Most of the assets he had known, his friends and colleagues, had been city rentspeople, hired out by their owners to companies and corporations to work in factories or shops or at skilled trades. He had also known a good many field hands. Field hands seldom had any contact with their owners; they worked under gareot bosses, and their compounds were run by cutfrees, eunuch assets. The ones he knew had mostly been runaways protected by the Hame, the underground railroad, on their way to independence in Yeowe. None of them had been utterly deprived of education, options, any imagination of freedom, as these bondspeople were. He had forgotten what a good dusty was like. He had forgotten the utter impenetrability of the person who has no private life, the intactness of the wholly vulnerable.

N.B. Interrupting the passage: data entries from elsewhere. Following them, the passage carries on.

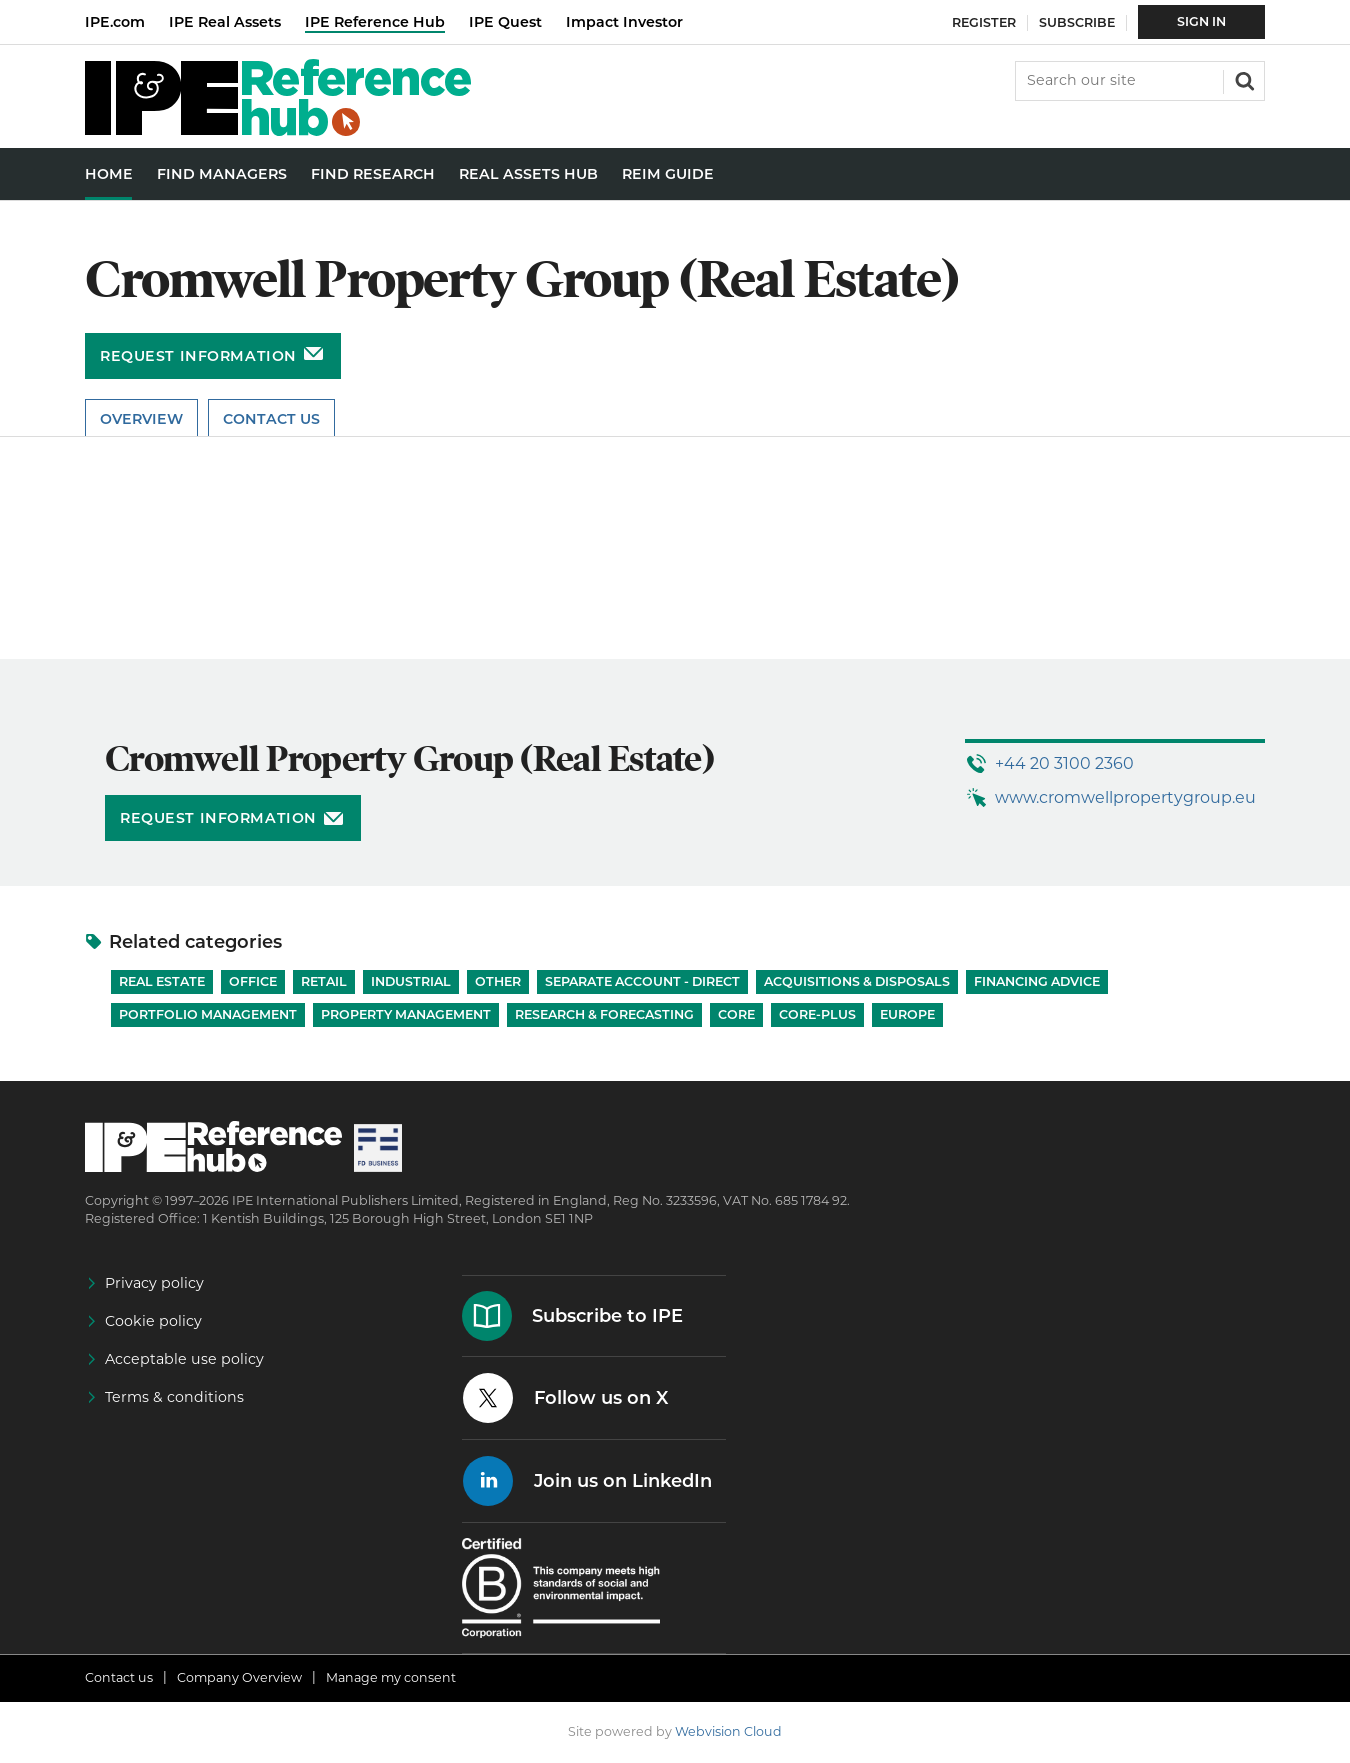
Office (253, 981)
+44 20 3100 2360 (1064, 763)
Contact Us (271, 419)
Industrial (411, 981)
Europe (907, 1014)
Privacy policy (154, 1283)
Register (984, 22)
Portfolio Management (208, 1014)
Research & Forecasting (604, 1014)
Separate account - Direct (642, 981)
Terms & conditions (174, 1397)
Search (1243, 79)
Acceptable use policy (184, 1359)
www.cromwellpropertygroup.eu (1125, 797)
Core (736, 1014)
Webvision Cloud (728, 1731)
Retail (324, 981)
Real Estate (162, 981)
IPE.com (115, 22)
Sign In (1201, 21)
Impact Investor (624, 22)
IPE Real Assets (225, 22)
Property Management (406, 1014)
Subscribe (1077, 22)
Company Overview (239, 1677)
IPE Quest (505, 22)
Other (498, 981)
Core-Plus (817, 1014)
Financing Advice (1037, 981)
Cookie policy (153, 1321)
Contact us (119, 1677)
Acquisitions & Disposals (857, 981)
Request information (198, 356)
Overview (141, 419)
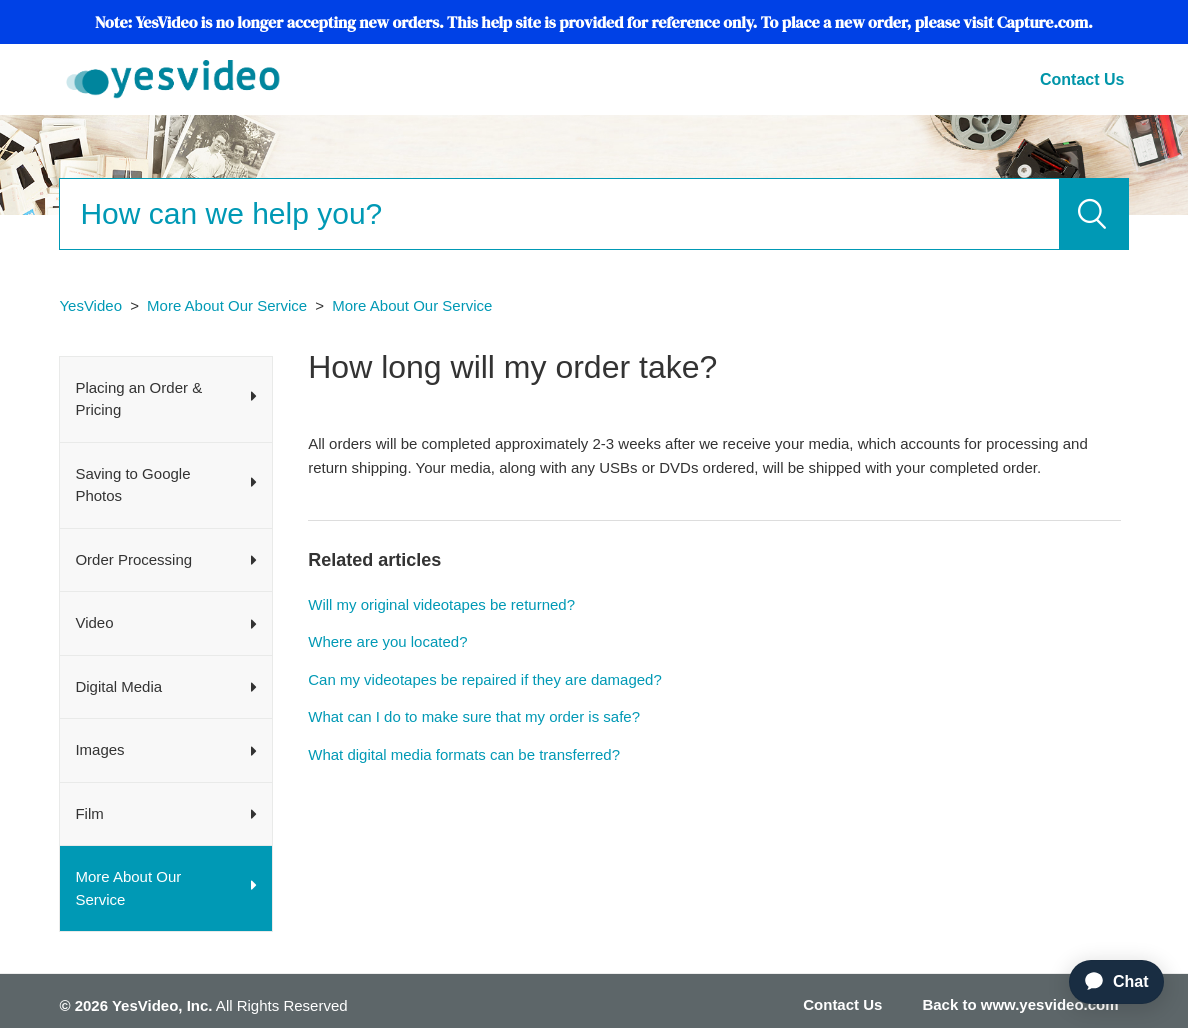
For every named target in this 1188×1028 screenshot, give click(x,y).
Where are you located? (387, 641)
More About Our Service (227, 305)
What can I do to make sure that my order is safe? (474, 716)
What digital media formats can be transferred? (464, 754)
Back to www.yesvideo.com (1020, 1004)
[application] (1108, 982)
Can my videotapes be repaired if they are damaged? (485, 679)
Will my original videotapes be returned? (441, 604)
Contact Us (1082, 79)
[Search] (558, 214)
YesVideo (90, 305)
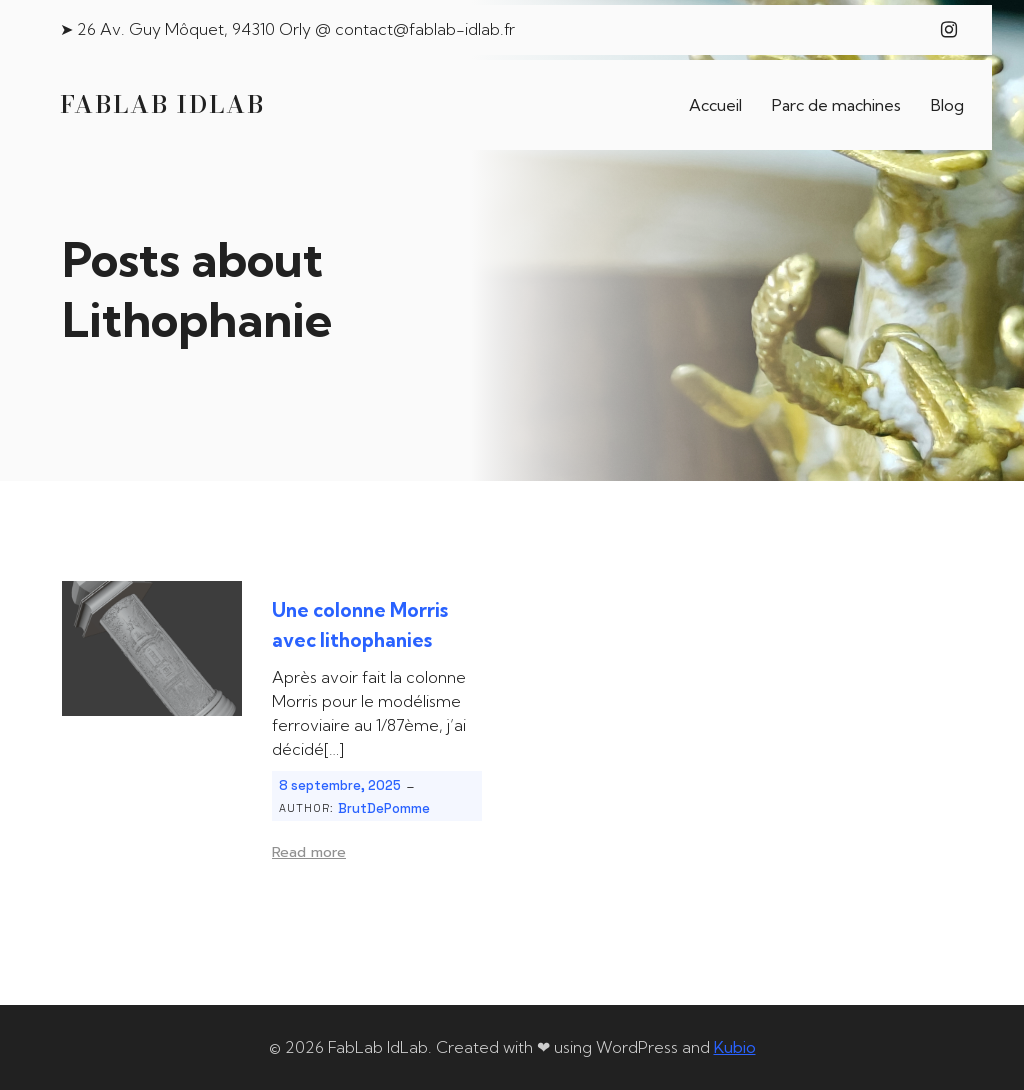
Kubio (735, 1047)
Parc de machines (836, 105)
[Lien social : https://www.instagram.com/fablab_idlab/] (949, 30)
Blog (947, 105)
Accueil (715, 105)
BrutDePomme (384, 808)
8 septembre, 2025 (340, 785)
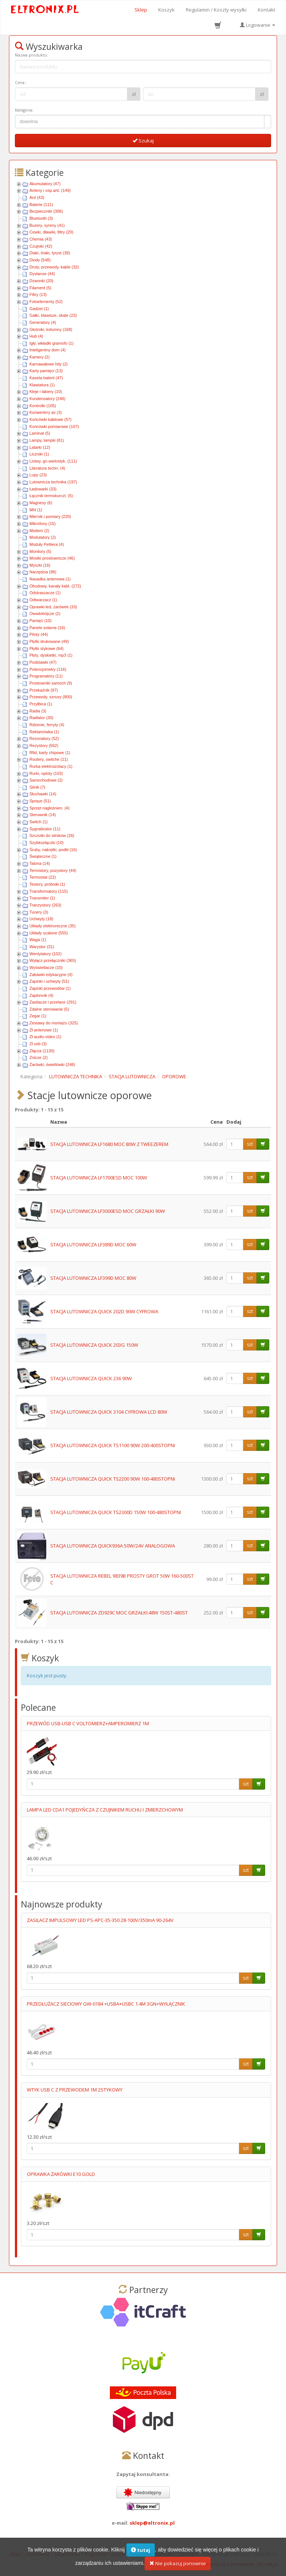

Kamsa's face was smooth, serene, and showed no feeling, though he heard her sometimes talking and singing very softly to her baby, a joyful, merry little noise. It drew him. He saw her one afternoon sitting at work on the coping of the great terrace, the baby in its sling on her back. He limped over and sat down nearby. He could not prevent her from setting her knife and board aside and standing head and hands and eyes down in reverence as he came near.

"Please sit down, please go on with your work," he said. She obeyed. "What's that you're cutting up?"

"Dueli, master," she whispered.

It was a vegetable he had often eaten and enjoyed. He watched her work. Each big, woody pod had to be split along a sealed seam, not an easy trick; it took a careful search for the opening point and hard, repeated twists of the blade to open the pod. Then the fat edible seeds had to be removed one by one and scraped free of a stringy, clinging matrix.

"Does that part taste bad?" he asked.

"Yes, master."

It was a laborious process, requiring strength, skill, and patience. He was ashamed. "I never saw raw dueli before," he said.